**Work item**
The response should contain only those lines of the entries below that include the string "Hong".

Saved data entries:

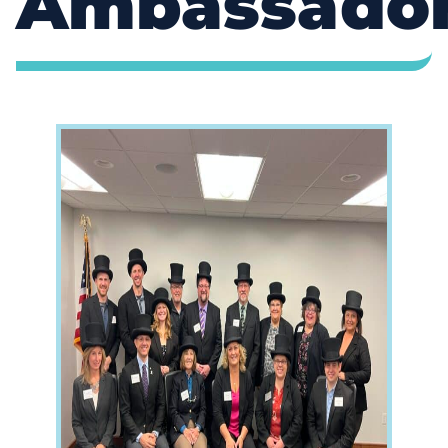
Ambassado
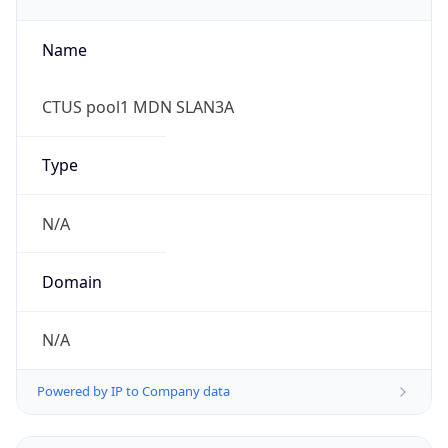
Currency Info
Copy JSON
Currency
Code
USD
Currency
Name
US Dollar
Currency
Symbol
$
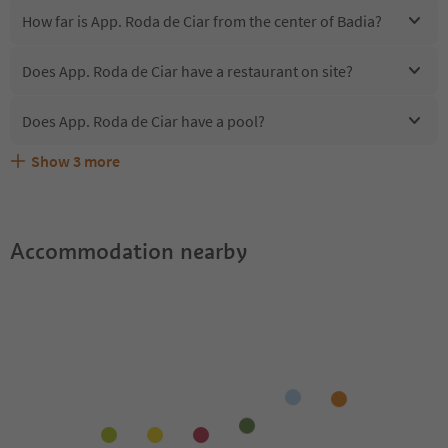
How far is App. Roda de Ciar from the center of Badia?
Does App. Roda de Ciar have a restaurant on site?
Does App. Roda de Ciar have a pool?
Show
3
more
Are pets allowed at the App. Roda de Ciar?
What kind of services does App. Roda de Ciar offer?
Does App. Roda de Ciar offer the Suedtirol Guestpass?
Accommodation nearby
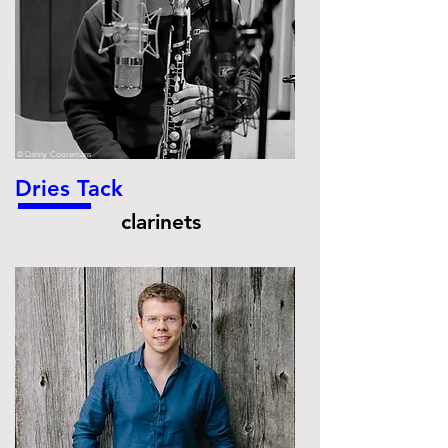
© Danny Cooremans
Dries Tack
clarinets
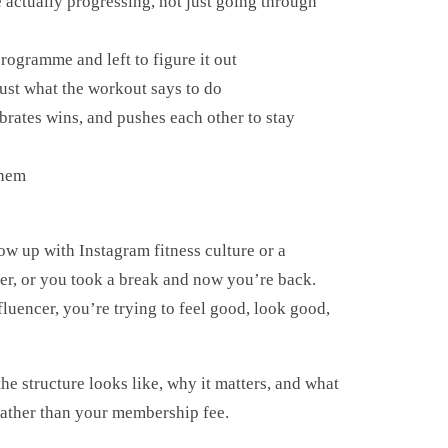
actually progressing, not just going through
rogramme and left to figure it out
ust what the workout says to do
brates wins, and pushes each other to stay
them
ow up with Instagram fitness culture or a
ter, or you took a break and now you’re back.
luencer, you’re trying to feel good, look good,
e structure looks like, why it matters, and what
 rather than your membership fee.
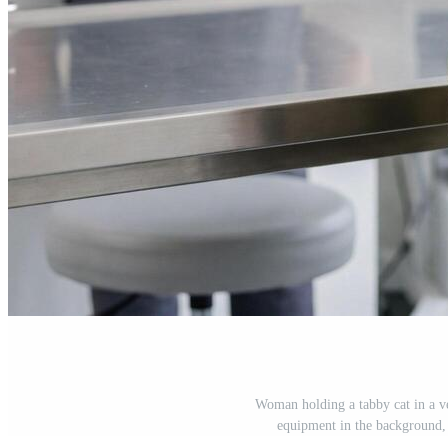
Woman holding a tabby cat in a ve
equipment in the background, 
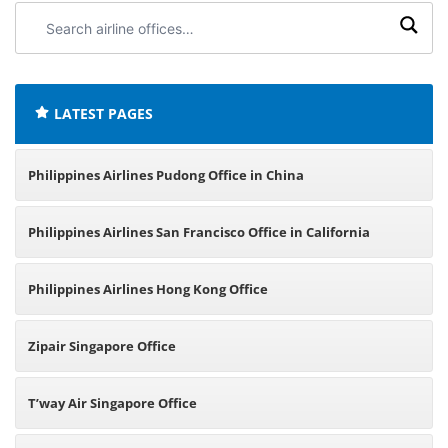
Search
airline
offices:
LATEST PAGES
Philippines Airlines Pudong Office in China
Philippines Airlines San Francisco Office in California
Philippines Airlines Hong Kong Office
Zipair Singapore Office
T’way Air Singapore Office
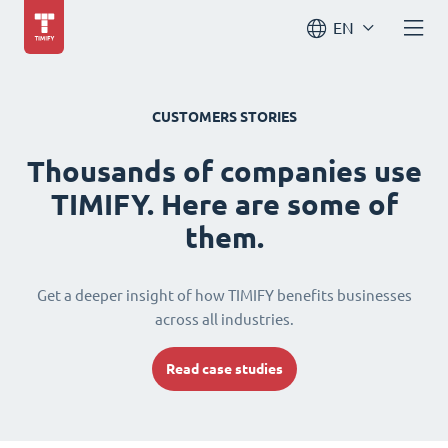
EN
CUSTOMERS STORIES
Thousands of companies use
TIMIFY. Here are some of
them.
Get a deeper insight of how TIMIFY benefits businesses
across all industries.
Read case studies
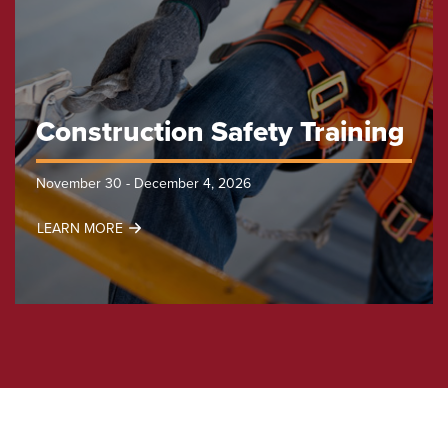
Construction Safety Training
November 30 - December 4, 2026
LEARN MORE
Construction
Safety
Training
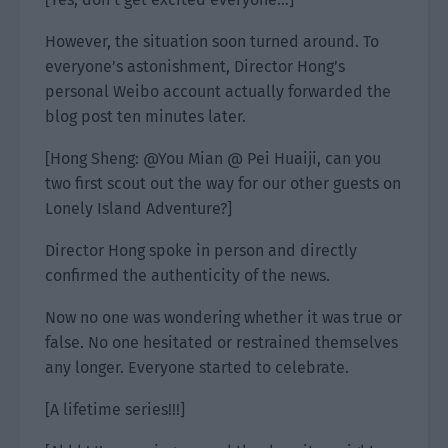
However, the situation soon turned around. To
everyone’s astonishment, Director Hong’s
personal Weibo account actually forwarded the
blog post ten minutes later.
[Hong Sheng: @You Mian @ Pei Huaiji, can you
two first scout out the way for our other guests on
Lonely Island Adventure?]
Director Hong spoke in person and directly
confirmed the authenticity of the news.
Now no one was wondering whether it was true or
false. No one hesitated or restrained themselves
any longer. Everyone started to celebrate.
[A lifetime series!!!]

**Answer below**
Philippines Airlines Hong Kong Office
everyone’s astonishment, Director Hong’s
[Hong Sheng: @You Mian @ Pei Huaiji, can you
Director Hong spoke in person and directly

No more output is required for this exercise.